It is Quite Possible to Create a Senescent Cell Clearance Therapy that is Too Good

Therapies for senescent cell clearance as a treatment for aging are going to be an ongoing concern within the next few years. Multiple different methods have been demonstrated to selectively kill senescent cells in mice, including the genetic engineering approach used a few years ago and the various senolytic drug candidates discovered more recently. These have variable effectiveness in different tissues, with some tissue types retaining all of their senescent cells, suggesting that no initial clinical treatment is going to be perfect. Even these prototypes are, however, clearing as much as a quarter of senescent cells in some tissues. In the case of senolytic drugs this is enough for old mice to display lasting health benefits after even a single treatment.

Why is the destruction of senescent cells an important goal? In short because cellular senescence is a contributing cause of aging. When damaged or faced with a toxic, stressed environment, cells tend to become senescent. A senescent cell stops replicating and secretes signals that both adjust the behavior of surrounding cells, making them more likely to become senescent, and make the senescent cell itself a target for destruction by the immune system. This is probably a defense against cancer, removing from play those cells most likely to become cancerous. Evolution likes reuse, and senescent cells are also transiently involved in wound healing and structural control over embryonic development. Nonetheless, having too many senescent cells is a bad thing, and that is exactly what happens with advancing age: senescent cells that evade destruction linger indefinitely, and their numbers grow over time, especially once the immune system starts to decline in old age. In large numbers senescent cells cause chronic inflammation and their collective signaling actively harms tissue structure and function. Their presence contributes to all of the common age-related diseases via these and a range of other, similar mechanisms. Periodic removal of senescent cells would solve all of these problems.

Senescent cell clearance treatments could be made much more efficient than the prototypes demonstrated so far in mice. That seems inevitable, based on some combination of innovation in delivery methods and innovation in kill mechanisms. We should always expect the first approaches to be weak in comparison to those that come later, with the benefit of more funding and attention. It is, however, quite possible for a therapy to be too good at killing senescent cells. Consider the study from some years back that showed as many as 20% of the skin cells in old baboons exhibited the signature for senescence. Now, what do you imagine would happen to you if 20% of the cells throughout your body died in a matter of a day? It wouldn't be pleasant. Clearing cells isn't a magical clean sweep of a process: a dead cell leaves behind debris and lot of frantic signaling in its last moments, and in volume that can be far worse than just leaving the cells alone. This is a well known problem in the cancer research community, a section of the medical establishment very focused on selectively killing cells. The condition that can result from having a significant number of cells die in a short period of time as the result of treatment is known as tumor lysis syndrome. At the mild end of the spectrum the outcome is sickness and metabolic dysregulation, while severe cases bring kidney failure and death, the systems of blood filtration utterly overwhelmed by a flood of cell debris and toxins.

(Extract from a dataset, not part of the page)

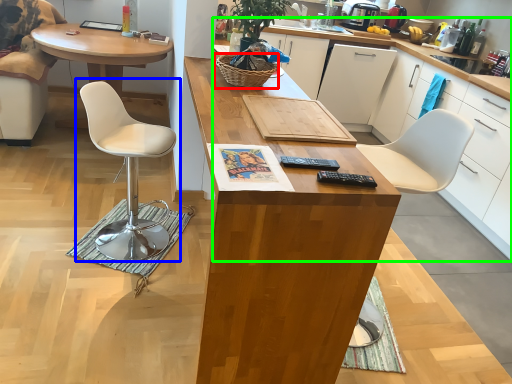 Question: Based on their relative distances, which object is farther from picnic basket (highlighted by a red box)? Choose from chair (highlighted by a blue box) and cabinetry (highlighted by a green box).

Choices:
 (A) chair
 (B) cabinetry

Answer: (B) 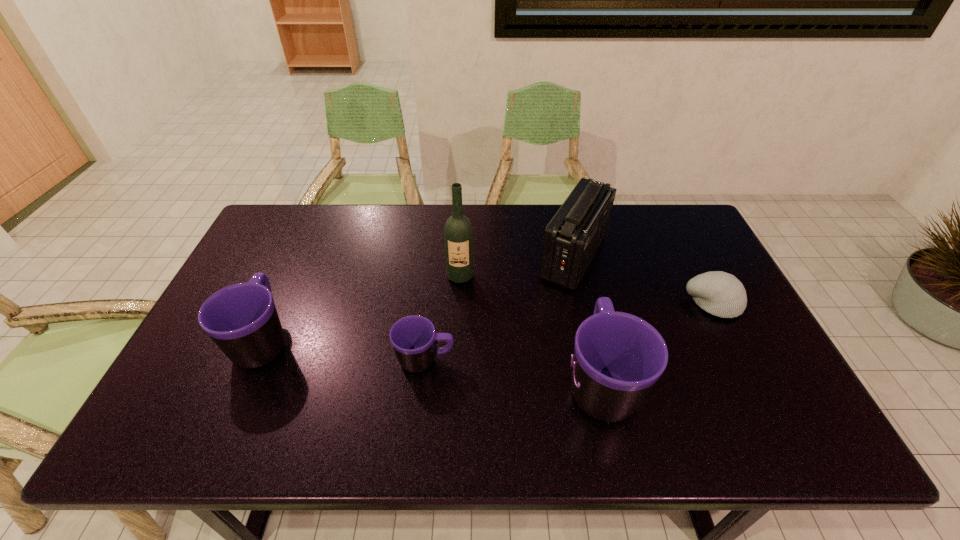 Identify the location of vacant region that satisfies the following two spatial constraints: 1. with the handle on the side of the rightmost object; 2. on the left side of the leftmost object. (280, 303).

Thus, naively, a hypothetical highly efficient senescent cell clearance therapy might work just fine in a 40-something adult, with tissues containing comparatively few senescent cells, while having a strong chance of killing patients in their 70s, with tissues containing many more senescent cells and also possessed of less resilient organs. Fortunately this issue is well understood in the research community, so no such highly efficient therapy is ever going to be produced. Approaches that could be this efficient in theory will be diluted or otherwise limited and delivered over a number of spaced treatments, producing a steady or stepped destruction of senescent cells at a safe pace. What that safe pace will turn out to be in humans is an open question, to be answered by experimentation, trials, and further studies, but the mouse data suggests it can be fairly rapid - just not all at once, immediately.